Now this week's rant is not gonna be at awl about whether or not you have the right to sit at Sotto Vocce with your titties hangin out, breastfeedin your bebe, eatin eggs benedict on Sunday morn if you so choose. I fully support your right to do that...I just don't get why the hell you would *want* to do it.

I read a lot of blogs, and websites and magazines and newspapers and such, so I understand that the collective scientific and psychological opinion of all those in the know is that breastfeeding is better for the baby. No problemo. It would just be way too much of a pain in the ass for me, and the situation above is a perfect example of why. I like to go out with friends...and see exhibits at museums...and other such BALLER activities. I would literally last one day. So, I've got nothing but mad respect for women who make that commitment and decide that breastfeeding their bebe's is an A#1 priority.

What I don't understand is why on earth you would want to do this out in the open, in front of me, Pslope nonmom, haikusue, the FooL and all our other BALLER friends. I don't care how "normal" and "natural" it is, it's YOUR TIT....in MY FACE. Taking a dump is normal and natural too, but I don't do it in front of you as you're innocently polishing off your bagel and lox. Menstruating is hella normal, but I'm not popping in a new tampon whilst you sip on your chai, no whip, decaf latte.

And you know what, even if it WAS ok, I still wouldn't be doing it. Cause the only person that gets to see my tits and my cooch is my husband.
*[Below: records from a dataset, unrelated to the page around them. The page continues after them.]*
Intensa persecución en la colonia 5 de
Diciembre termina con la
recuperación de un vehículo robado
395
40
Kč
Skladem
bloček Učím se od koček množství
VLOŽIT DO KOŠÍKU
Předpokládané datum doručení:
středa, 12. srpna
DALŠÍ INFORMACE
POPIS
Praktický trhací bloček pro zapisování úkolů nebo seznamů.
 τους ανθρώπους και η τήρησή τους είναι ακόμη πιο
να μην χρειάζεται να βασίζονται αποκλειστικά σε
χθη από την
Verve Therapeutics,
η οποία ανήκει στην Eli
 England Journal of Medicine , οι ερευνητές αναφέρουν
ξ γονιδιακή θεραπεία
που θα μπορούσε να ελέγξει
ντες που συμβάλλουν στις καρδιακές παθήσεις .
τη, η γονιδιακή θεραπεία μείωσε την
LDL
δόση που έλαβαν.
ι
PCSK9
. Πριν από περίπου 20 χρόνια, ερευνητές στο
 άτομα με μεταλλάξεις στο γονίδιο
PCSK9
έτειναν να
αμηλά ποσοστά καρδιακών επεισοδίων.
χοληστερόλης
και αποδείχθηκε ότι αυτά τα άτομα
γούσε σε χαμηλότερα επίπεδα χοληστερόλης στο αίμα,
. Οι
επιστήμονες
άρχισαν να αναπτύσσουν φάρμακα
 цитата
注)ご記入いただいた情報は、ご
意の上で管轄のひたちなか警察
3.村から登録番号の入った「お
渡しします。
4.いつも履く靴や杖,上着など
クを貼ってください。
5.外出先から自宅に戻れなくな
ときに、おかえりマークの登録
I mean, can you honestly tell me that you are totally comfortable and relaxed and engaged in normal "let's talk about Obama's new cabinet" conversations with your tits hanging out in front of everyone? Because I gu-AIR-ohn-tee that all the people you are having that convo with are sitting there the whole time jus sayin in their heads "DON'T LOOK AT HER TITS, DON'T LOOK AT HER TITS, DON'T LOOK...[SHITFUCKOHGODAMMIT! I JUST LOOKED AT HER TITS]...I WONDER IF ANYONE SAW THAT...CAUSE I SO HAVE NO CLUE WHAT THIS BITCH IS SAYIN AND IF ANYONE ASKS ME RIGHT NOW...[OHFUUUUUCK! I JUST LOOKED AGAIN].

I just don't get why it doesn't make sense to excuse yourself for 15 mins...and go breastfeed in the bathroom...or the car...or some place else that doesn't require me catchin a flash of your nip?
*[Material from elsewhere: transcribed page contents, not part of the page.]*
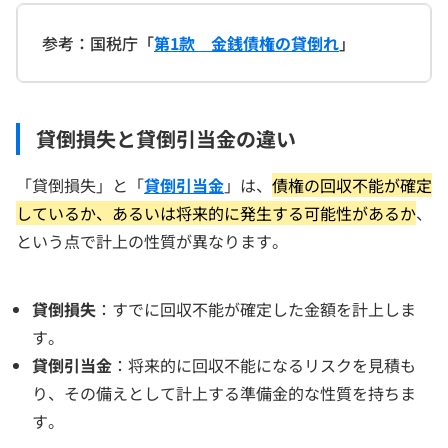
参考：国税庁「
第1款 金銭債権の貸倒れ
」
貸倒損失と貸倒引当金の違い
「貸倒損失」と「
貸倒引当金
」は、
債権の回収不能が確定
しているか、あるいは将来的に発生する可能性があるか
、
という点で計上の性質が異なります。
貸倒損失
：すでに回収不能が確定した金額を計上しま
す。
貸倒引当金
：将来的に回収不能になるリスクを見積も
り、その備えとして計上する準備金的な性質を持ちま
す。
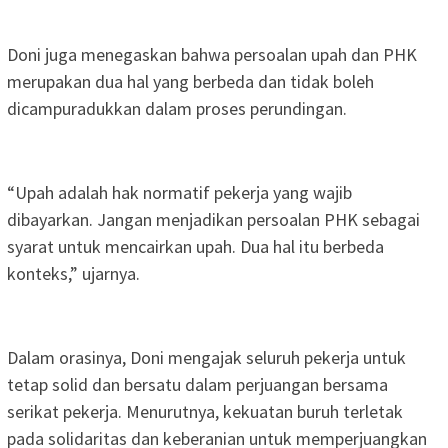
Doni juga menegaskan bahwa persoalan upah dan PHK
merupakan dua hal yang berbeda dan tidak boleh
dicampuradukkan dalam proses perundingan.
“Upah adalah hak normatif pekerja yang wajib
dibayarkan. Jangan menjadikan persoalan PHK sebagai
syarat untuk mencairkan upah. Dua hal itu berbeda
konteks,” ujarnya.
Dalam orasinya, Doni mengajak seluruh pekerja untuk
tetap solid dan bersatu dalam perjuangan bersama
serikat pekerja. Menurutnya, kekuatan buruh terletak
pada solidaritas dan keberanian untuk memperjuangkan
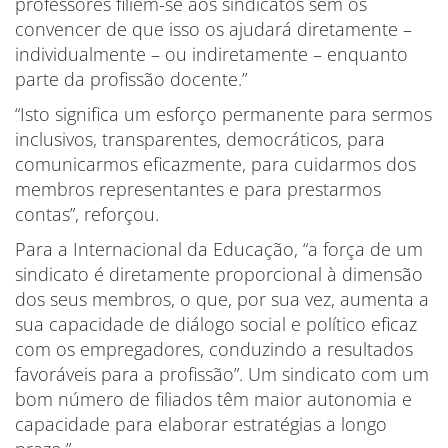
professores filiem-se aos sindicatos sem os
convencer de que isso os ajudará diretamente –
individualmente – ou indiretamente – enquanto
parte da profissão docente.”
“Isto significa um esforço permanente para sermos
inclusivos, transparentes, democráticos, para
comunicarmos eficazmente, para cuidarmos dos
membros representantes e para prestarmos
contas”, reforçou.
Para a Internacional da Educação, “a força de um
sindicato é diretamente proporcional à dimensão
dos seus membros, o que, por sua vez, aumenta a
sua capacidade de diálogo social e político eficaz
com os empregadores, conduzindo a resultados
favoráveis para a profissão”. Um sindicato com um
bom número de filiados têm maior autonomia e
capacidade para elaborar estratégias a longo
In summary BREEDER, I really don't give a shit that you breastfeed in public...I just don't know why the fuck you would want to?

BREEDER:
Jesus I'm tired, and this isn't helping. It's beyond futile to write to women like you, because I already know that you'll look at what I write but you won't read it. My letter is a chuck-e-cheese rockclimbing wall, and every point I make is just a styrofoam protrusion for you to grab onto to pull yourself up.

I'll write anyway, in case someone else reads it.

Breastfeeding in public is like the tearing of my vagina while I was giving birth. My husband tells me, "You TORE so much - that must have been the WORST PART!" I said babe, I literally couldn't feel it. I was already in such a worldbending redefininition of pain, that what would normally KILL didn't even register.

Same thing with breastfeeding - sure, in isolation, it's embarrassing to think of showing your tit in public. But with the insanity of sleep depravation, constant crying, eradication of my own feminine needs and identity - it's an imperceptible degradation in a sea of lifestyle suicide.

You think I want to breastfeed in public specifically, or have any energy to consider whether anyone might be offended by the sight of my breast? I'm exhausted, and I couldn't care less. Feeding is automatic and obvious. Baby crying, I must feed. If baby eating, mommy allowed eat.

I HAVE NO PEACE OR PRIVACY OR FREEDOM unless my child is asleep or feeding. When he feeds for a few minutes in a restaurant, it means I'm allowed to eat for a couple of minutes and pretend I'm still a person. You want me to spend that time in a disgusting purity diner bathroom? This is one of my few windows into sanity - please don't fuck with it.

Gimme a break: You're not offended, you're just playing kitschy devil's advocate from a Sex and the City perspective. Back off and bear with me for a few more months.